More and more people are turning to virtual presentations as a way to save on travel and reach a wide audience. I’m particularly happy with Sametime Unyte, the system we use at work. Here are a few quick tips on making the most of it:

  • Save time and avoid errors by giving attendees a URL that automatically fills in your conference ID. Example: If your conference ID is 0000000, give them the URL https://www.webdialogs.com/join/?schedid=0000000 .
  • Instead of sharing your desktop in order to give a presentation, click on Publish, Manage Files, and then upload your presentation. This displays faster than desktop sharing does.

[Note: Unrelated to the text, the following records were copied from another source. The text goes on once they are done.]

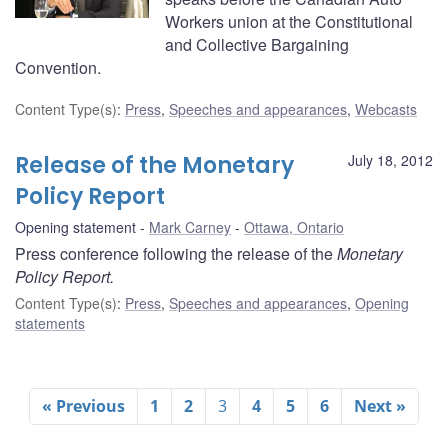
Workers union at the Constitutional
and Collective Bargaining
Convention.
Content Type(s)
:
Press
,
Speeches and appearances
,
Webcasts
Release of the Monetary
July 18, 2012
Policy Report
Opening statement
Mark Carney
Ottawa, Ontario
Press conference following the release of the
Monetary
Policy Report.
Content Type(s)
:
Press
,
Speeches and appearances
,
Opening
statements
« Previous
1
2
3
4
5
6
Next »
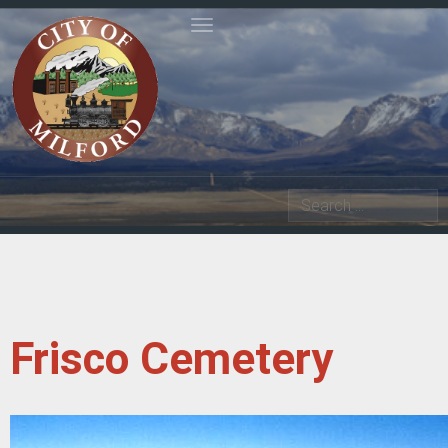
Toggle navigation
Search
Frisco Cemetery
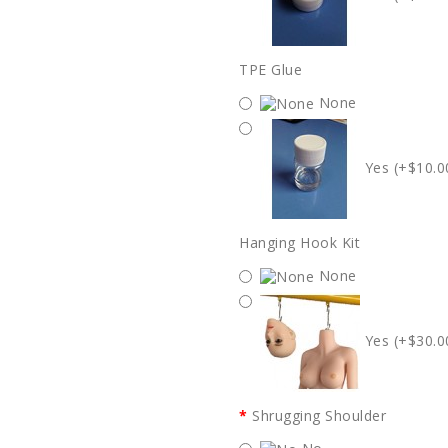
TPE Glue
None
Yes (+$10.0
Hanging Hook Kit
None
Yes (+$30.0
Shrugging Shoulder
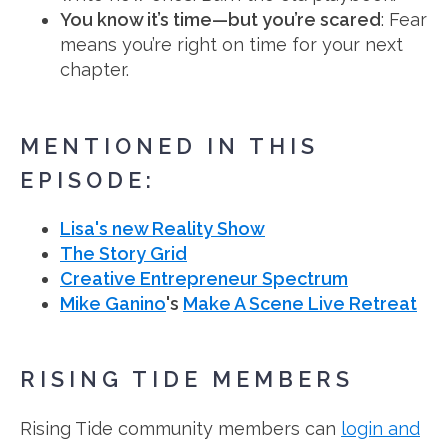
You know it’s time—but you’re scared
: Fear
means you’re right on time for your next
chapter.
MENTIONED IN THIS
EPISODE:
Lisa's new Reality Show
The Story Grid
Creative Entrepreneur Spectrum
Mike Ganino
's
Make A Scene Live Retreat
RISING TIDE MEMBERS
Rising Tide community members can
login and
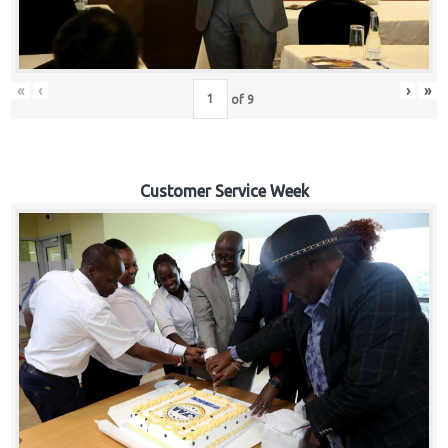
«
‹
›
»
of
9
Customer Service Week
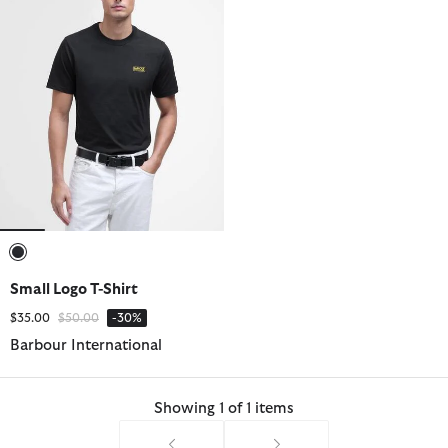
selected
Small Logo T-Shirt
Price reduced from
to
$35.00
$50.00
-30%
Barbour International
Showing 1 of 1 items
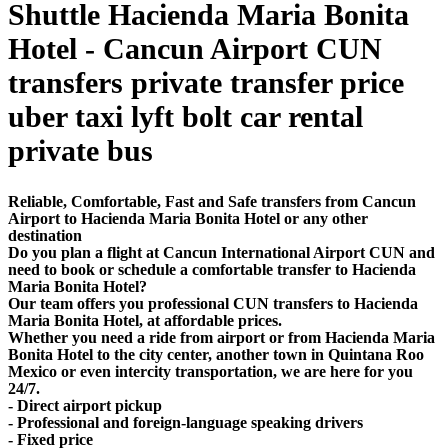
Shuttle Hacienda Maria Bonita
Hotel - Cancun Airport CUN
transfers private transfer price
uber taxi lyft bolt car rental
private bus
Reliable, Comfortable, Fast and Safe transfers from Cancun
Airport to Hacienda Maria Bonita Hotel or any other
destination
Do you plan a flight at Cancun International Airport CUN and
need to book or schedule a comfortable transfer to Hacienda
Maria Bonita Hotel?
Our team offers you professional CUN transfers to Hacienda
Maria Bonita Hotel, at affordable prices.
Whether you need a ride from airport or from Hacienda Maria
Bonita Hotel to the city center, another town in Quintana Roo
Mexico or even intercity transportation, we are here for you
24/7.
- Direct airport pickup
- Professional and foreign-language speaking drivers
- Fixed price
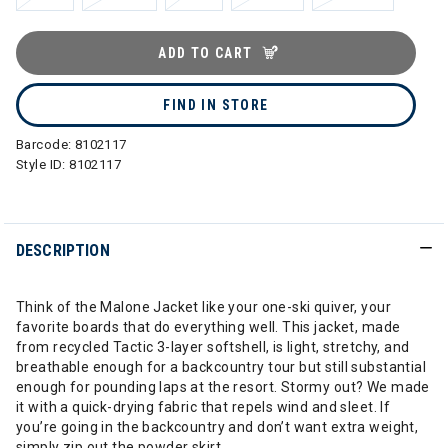
ADD TO CART
FIND IN STORE
Barcode:
8102117
Style ID:
8102117
DESCRIPTION
Think of the Malone Jacket like your one-ski quiver, your
favorite boards that do everything well. This jacket, made
from recycled Tactic 3-layer softshell, is light, stretchy, and
breathable enough for a backcountry tour but still substantial
enough for pounding laps at the resort. Stormy out? We made
it with a quick-drying fabric that repels wind and sleet. If
you’re going in the backcountry and don’t want extra weight,
simply zip out the powder skirt.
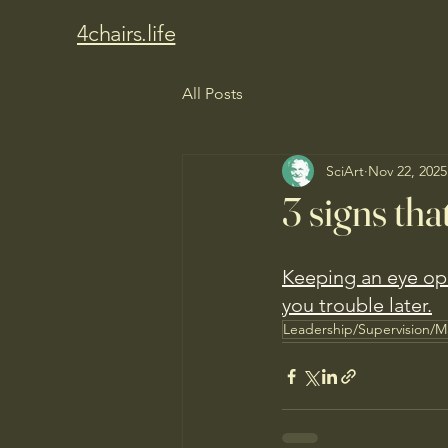
4chairs.life
All Posts
SciArt
Nov 22, 2025
3 signs tha
Keeping an eye ope
you trouble later.
Leadership/Supervision/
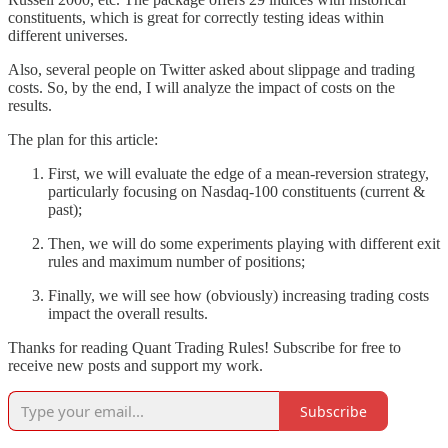
constituents, which is great for correctly testing ideas within
different universes.
Also, several people on Twitter asked about slippage and trading
costs. So, by the end, I will analyze the impact of costs on the
results.
The plan for this article:
First, we will evaluate the edge of a mean-reversion strategy,
particularly focusing on Nasdaq-100 constituents (current &
past);
Then, we will do some experiments playing with different exit
rules and maximum number of positions;
Finally, we will see how (obviously) increasing trading costs
impact the overall results.
Thanks for reading Quant Trading Rules! Subscribe for free to
receive new posts and support my work.
Subscribe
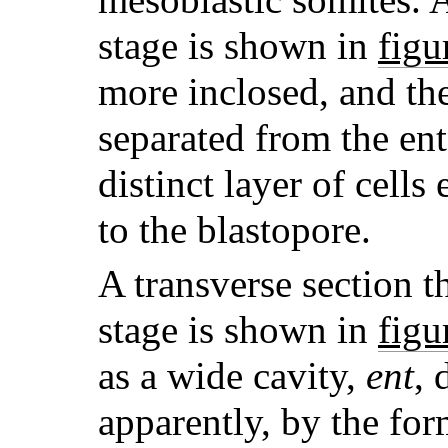
stage is shown in
figu
more inclosed, and th
separated from the e
distinct layer of cell
to the blastopore.
A transverse section t
stage is shown in
figu
as a wide cavity,
ent
, 
apparently, by the fo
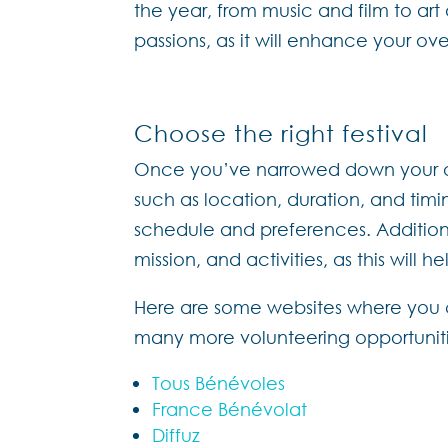
the year, from music and film to art 
passions, as it will enhance your ov
Choose the right festival
Once you’ve narrowed down your opti
such as location, duration, and timin
schedule and preferences. Additionall
mission, and activities, as this will 
Here are some websites where you ca
many more volunteering opportunitie
Tous Bénévoles
France Bénévolat
Diffuz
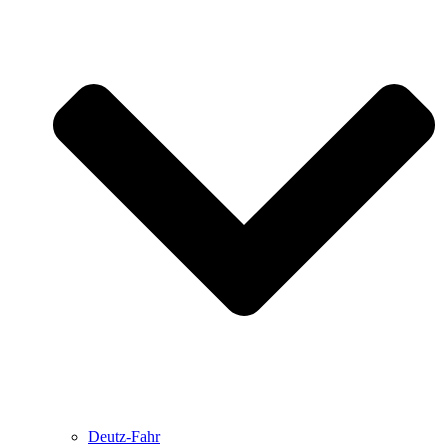
Deutz-Fahr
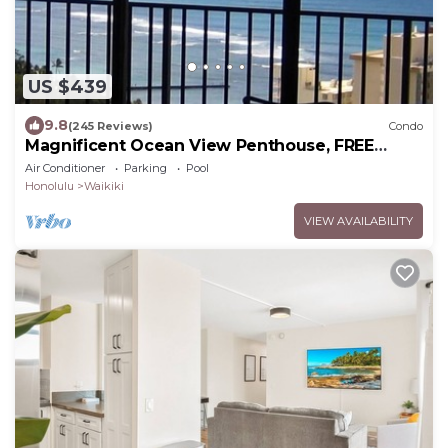
US $439
9.8
(245 Reviews)
Condo
Magnificent Ocean View Penthouse, FREE
PARKING-NEW Pool, Hot Tubs, Sauna, BarBQs
Air Conditioner
Parking
Pool
Honolulu
Waikiki
VIEW AVAILABILITY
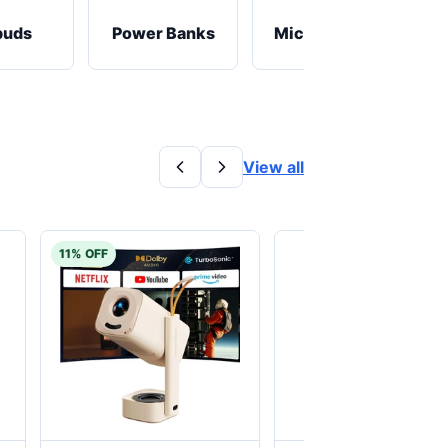
buds
Power Banks
Microphones
View all
11% OFF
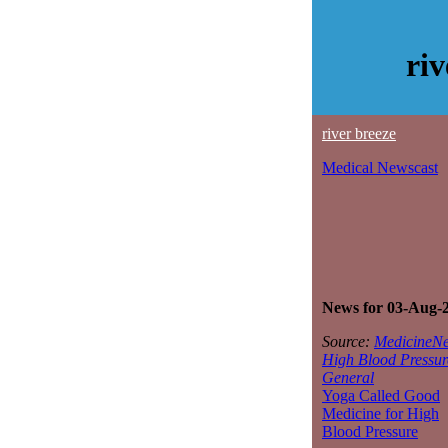
ri
river breeze
Medical Newscast
News for 03-Aug-
Source:
MedicineNe
High Blood Pressur
General
Yoga Called Good
Medicine for High
Blood Pressure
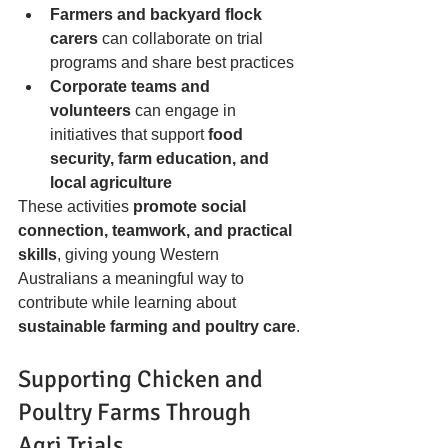
Farmers and backyard flock 
carers
 can collaborate on trial 
programs and share best practices
Corporate teams and 
volunteers
 can engage in 
initiatives that support 
food 
security, farm education, and 
local agriculture
These activities 
promote social 
connection, teamwork, and practical 
skills
, giving young Western 
Australians a meaningful way to 
contribute while learning about 
sustainable farming and poultry care
.
Supporting Chicken and 
Poultry Farms Through 
Agri Trials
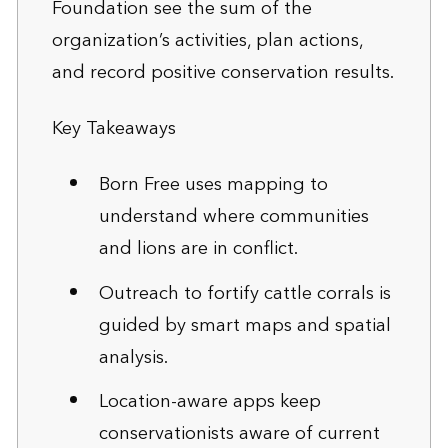
Foundation see the sum of the
organization’s activities, plan actions,
and record positive conservation results.
Key Takeaways
Born Free uses mapping to
understand where communities
and lions are in conflict.
Outreach to fortify cattle corrals is
guided by smart maps and spatial
analysis.
Location-aware apps keep
conservationists aware of current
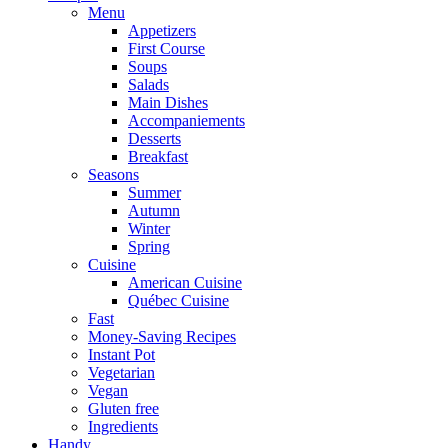
Menu
Appetizers
First Course
Soups
Salads
Main Dishes
Accompaniements
Desserts
Breakfast
Seasons
Summer
Autumn
Winter
Spring
Cuisine
American Cuisine
Québec Cuisine
Fast
Money-Saving Recipes
Instant Pot
Vegetarian
Vegan
Gluten free
Ingredients
Handy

  • Enable chat by right-clicking on All Participants, choosing Manage Rights, and checking both checkboxes. Say hi and encourage people to use the chat to ask questions and discuss ideas.
  • Webcams make remote presentations more engaging. Get one, plug it in, and click on Start Video. Works best on IE on Windows. I don’t remember if it works on Firefox on Windows, and I haven’t gotten it to work on Linux.
  • When doing both an in-person and a virtual presentation, ask someone else to monitor the chat room for questions and interesting ideas. That way, you’re not distracted by the effort of keeping up. If the presentation is entirely virtual, you may be able to monitor the chat yourself. If so, you can weave responses into your speech instead of interrupting your speech in order to type.
  • Record the meeting using the Record button, providing it with your teleconference information. You will get a video file that synchronizes the slides and audio.
  • If you have audience members who can’t dial into your teleconference, you can use Audiocast to broadcast the audio through the computer
  • Call people’s attention to the Raise Hand feature and use it for quick polls, if you don’t have the time to set up a more structured poll.

What are your tips for webinar tools?